Ces expériences vont inévitablement nourrir aussi, en retour, son œuvre peint, dessiné et gravé. La première guerre mondiale va marquer une rupture dans l’œuvre de Gatier. Il délaisse alors l’aquatinte en couleurs pour la linogravure en noir et blanc. Les gravures sur linoléum de cette époque sont elles aussi des témoignages de leur temps. Elles montrent notamment les camarades de guerre de Pierre Gatier, les activités du port de Bassens réaménagé par les troupes américaines pour leur ravitaillement pendant le conflit, des navires militaires.
Pierre Gatier, US New Bassens. Le Déchargement (version sépia), 1918, gravure sur linoléum, collection Félix Gatier
Après la guerre, Gatier abandonne la linogravure et se tourne vers le burin et la pointe-sèche. Les planches gravées de cette époque côtoient les peintures de la fin de sa carrière d’artiste. Il retrouve pour un temps les sujets parisiens et continue à s’intéresser au monde de la mer, mais c’est aussi à cette période qu’apparaissent les paysages de campagne et de montagne.
Pierre Gatier, Le Bar du Bœuf sur le toit, 1923, eau-forte, bibliothèque de l’INHA, EM GATIER 98d. Cliché INHA
Pierre Gatier, Edelweiss, 1926, burin et pointe-sèche, bibliothèque de l’INHA, EM GATIER 92. Cliché INHA
En 1937, à Paris, l’Exposition internationale des arts et techniques ouvre ses portes. Pierre Gatier y tient une place importante et flatteuse sur trois espaces : Marcel Guiot, son éditeur et galeriste l’a invité dans l’emplacement des artistes graveurs.
Pierre Gatier, Le Vainqueur de l’air, Blériot, 1909, eau-forte et aquatinte en couleur, collection Félix Gatier
Un peu plus loin, l’abbé Breuil, le grand archéologue de la préhistoire, lui a confié la reproduction des peintures rupestres d’une grotte de synthèse pour le pavillon du Périgord.
Enfin, dans la galerie des « Gloires de l’Aviation » du Pavillon de l’Air, Pierre Gatier doit représenter l’inventeur et pilote de la première « machine volante », Clément Ader, lors de son décollage. C’est donc aux côtés du couple Delaunay qu’il s’illustre.
J. Laval, Exposition internationale des Arts et des techniques appliqués à la vie moderne, Palais de l’Air, L’Illustration n° 4928 (14 août 1937)
En 1938, Gatier s’installe en Haute-Savoie, à Saint-Gervais-les-Bains.
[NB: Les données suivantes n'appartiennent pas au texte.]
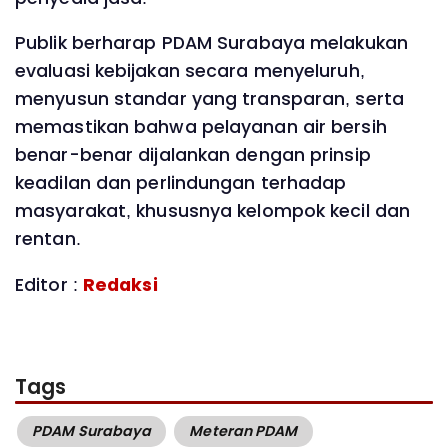
Publik berharap PDAM Surabaya melakukan
evaluasi kebijakan secara menyeluruh,
menyusun standar yang transparan, serta
memastikan bahwa pelayanan air bersih
benar-benar dijalankan dengan prinsip
keadilan dan perlindungan terhadap
masyarakat, khususnya kelompok kecil dan
rentan.
Editor :
Redaksi
Tags
PDAM Surabaya
Meteran PDAM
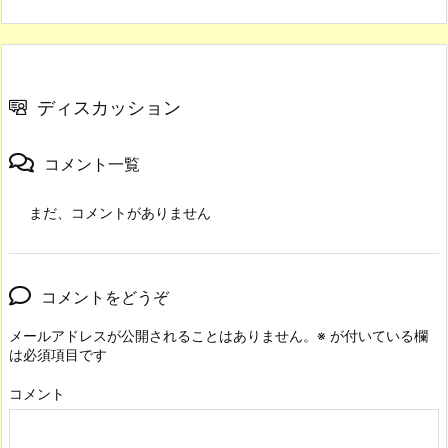
ディスカッション
コメント一覧
まだ、コメントがありません
コメントをどうぞ
メールアドレスが公開されることはありません。
※
が付いている欄
は必須項目です
コメント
Il peint le paysage de la commune (sommets, vallées, glaciers, chalets) et l’usine Péchiney de Chedde sous l’Occupation. Engagé par le préfet du département, le peintre rencontre le directeur de l’usine de Chedde, Pierre Périnet, qui lui demande de faire des croquis de l’usine. Gatier ira beaucoup plus loin en réalisant de vrais tableaux.
Pierre Gatier au travail, photographie anonyme non datée, collection Félix Gatier
Tous ces exemples de réalisations très diverses, avec des techniques variées, témoignages de son travail protéiforme, redonnent à Pierre Gatier toute sa valeur artistique, encore assez méconnue du grand public. Nous sommes confiants que l’exposition de L’Isle-Adam saura enfin faire redécouvrir ce chroniqueur de son temps et cet artisan passionné.